[Question solution] CF808G Anthem of Berland

Title

Portal luogu

answer

The ingenious combination of dp and kmp.

Let the length of the text string s be $n$ , the length of the pattern string t is$m$ . The title tells you nakedly that$nm\le 10^{7.}$ This clarifies that the complexity should be in$O\left(nm\right)$ this level, thisnnThe complexity of$n$ is definitely to scan s, as for$m$ , it can be guessed that it is a violent match for each position of s.

We can consider dp to solve this problem. Let $f_i$Indicates that t is before s $The$ largest number of occurrences of$i$ positions. Then if a position wants to be transferred from the previous position, it must be satisfied that t can match with s at this position, and this part can be$O\left(m\right)$ Violent judgment.

How to transfer it?

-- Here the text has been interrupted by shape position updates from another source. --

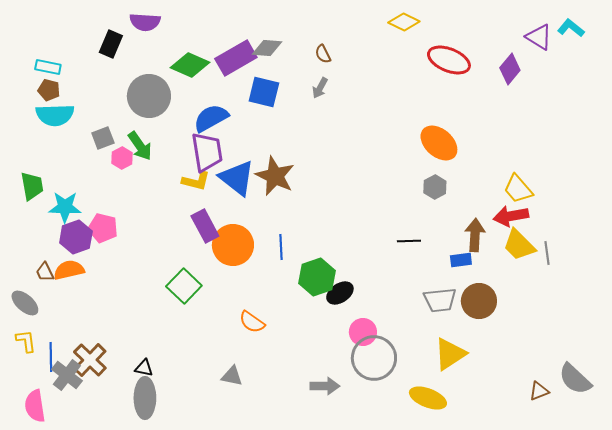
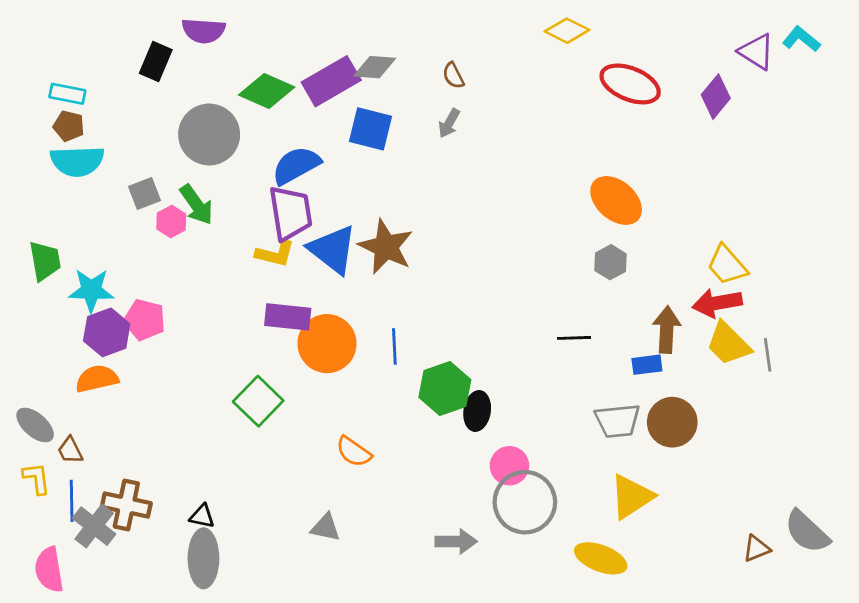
purple rectangle: (205, 226) -> (288, 317), turned -56
brown trapezoid: (45, 272) -> (70, 450), moved
black ellipse: (340, 293) -> (477, 411), turned -48
brown cross: (90, 360) -> (126, 505), turned -32

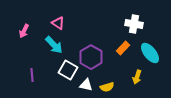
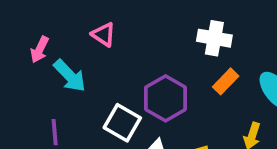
white cross: (134, 24) -> (214, 38), moved
cyan arrow: (54, 45) -> (70, 76), moved

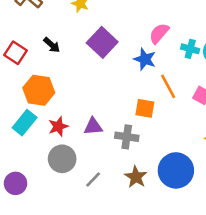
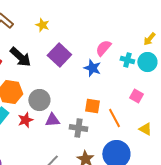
black arrow: (52, 45) -> (20, 57), size x1.6
orange line: (168, 86) -> (114, 118), moved
gray circle: (62, 159) -> (39, 100), moved

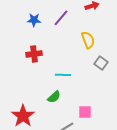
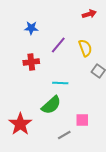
purple line: (61, 18) -> (58, 45), moved
green semicircle: (54, 97) -> (51, 105), size x1.5

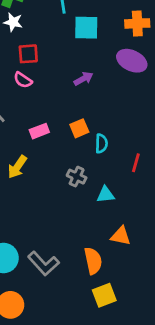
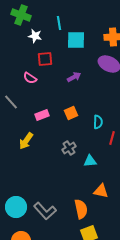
white star: (13, 22) -> (35, 36), moved
red square: (28, 54) -> (45, 59), moved
cyan semicircle: (101, 143) -> (98, 122), moved
gray cross: (77, 177) -> (69, 148), turned 32

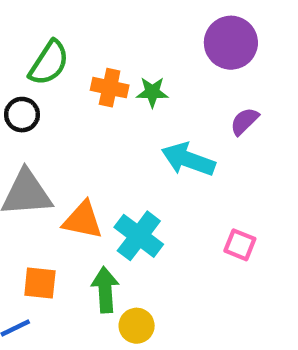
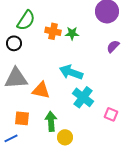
cyan arrow: (188, 159) -> (71, 72), moved
cyan cross: (139, 236) -> (83, 97), moved
pink square: (240, 245) -> (111, 114), moved

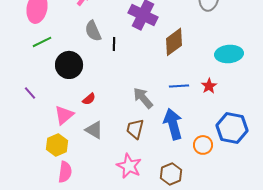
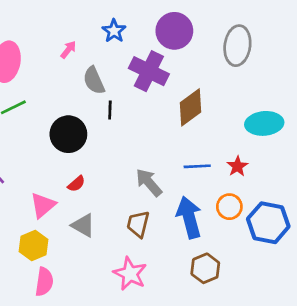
gray semicircle: (93, 31) -> (94, 80), moved
black circle: (69, 65) -> (68, 134), moved
orange circle: (203, 145) -> (229, 207), moved
brown hexagon: (171, 174) -> (205, 268), moved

First of all, it is obvious that you can directly start from $f_{i-m}$Transferred over, it means $i-m+1\sim$Put a complete t in this section$i$ .

But this is not enough, because it is possible to place several t consecutively and overlappingly before this position, which means that the newly placed t is not complete, but is formed by overlapping the suffix of the previous t. Then it needs to satisfy that a suffix of t is equal to a prefix.

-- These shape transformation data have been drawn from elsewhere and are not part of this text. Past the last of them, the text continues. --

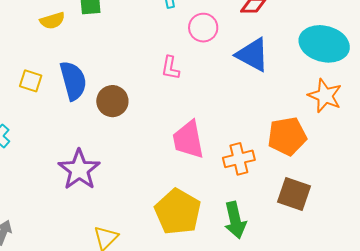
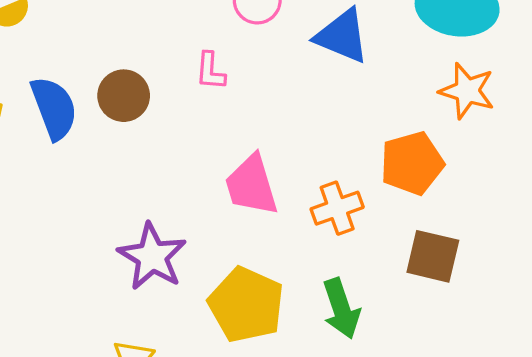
brown circle: (112, 101) -> (124, 96), moved
purple star: (79, 170) -> (152, 257), moved

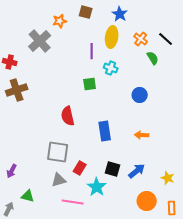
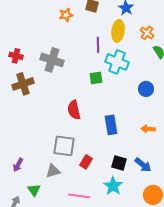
gray cross: (40, 41) -> (52, 60), moved, turned -30
cyan cross: (111, 68) -> (117, 62), size x1.6
blue arrow: (137, 171) -> (143, 165), turned 78
gray triangle: (59, 180) -> (53, 171), moved
cyan star: (97, 187) -> (113, 186), moved
green triangle: (28, 196) -> (34, 190), turned 40

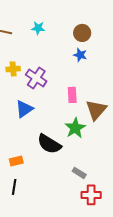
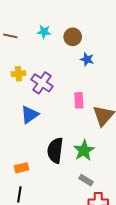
brown circle: (82, 33) -> (73, 37), moved
green star: (75, 128) -> (84, 150), moved
black semicircle: (49, 144) -> (55, 150), turned 65

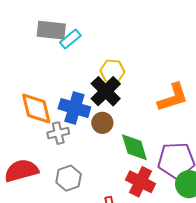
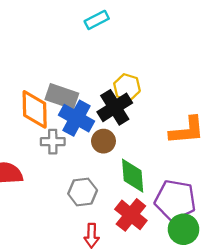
gray rectangle: (51, 30) -> (62, 96), moved
cyan rectangle: (70, 39) -> (97, 20), moved
gray hexagon: (69, 178) -> (83, 192), moved

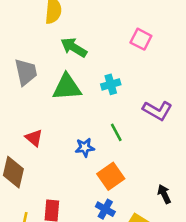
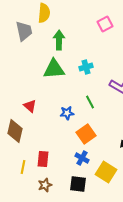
pink square: (141, 39) -> (105, 24), moved, turned 35
green arrow: (74, 47) -> (59, 40), turned 60
gray trapezoid: (26, 72) -> (24, 31), moved

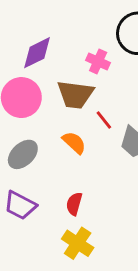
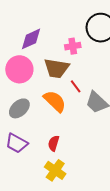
pink cross: (98, 62) -> (73, 46), turned -35
orange semicircle: (74, 143) -> (55, 101), size x1.4

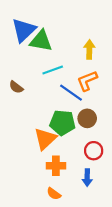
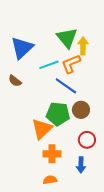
blue triangle: (24, 30) -> (22, 48), moved
green triangle: (41, 41) -> (67, 38), moved, turned 40
orange L-shape: (87, 81) -> (71, 64), moved
orange semicircle: (54, 194) -> (50, 180), turned 136

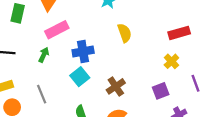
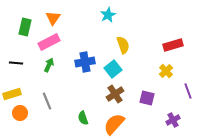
pink rectangle: (57, 30) -> (49, 42), moved
cyan square: (80, 77) -> (113, 69), moved
purple square: (161, 91) -> (147, 98), moved, turned 35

This brings us to the next array in the kmp algorithm. We can ensure that the prefix is ​​equal to the suffix by jumping next from m.

But there is another problem, suppose we now have a length of $The\; prefixes$ and suffixes of$k$ are equal, but we cannot directlycalculatefrom$f_{i-(m-k)}$Transfer because ffThe definition of$f$ does not guarantee$f_{i-(m-k)}$There must be a t in this position.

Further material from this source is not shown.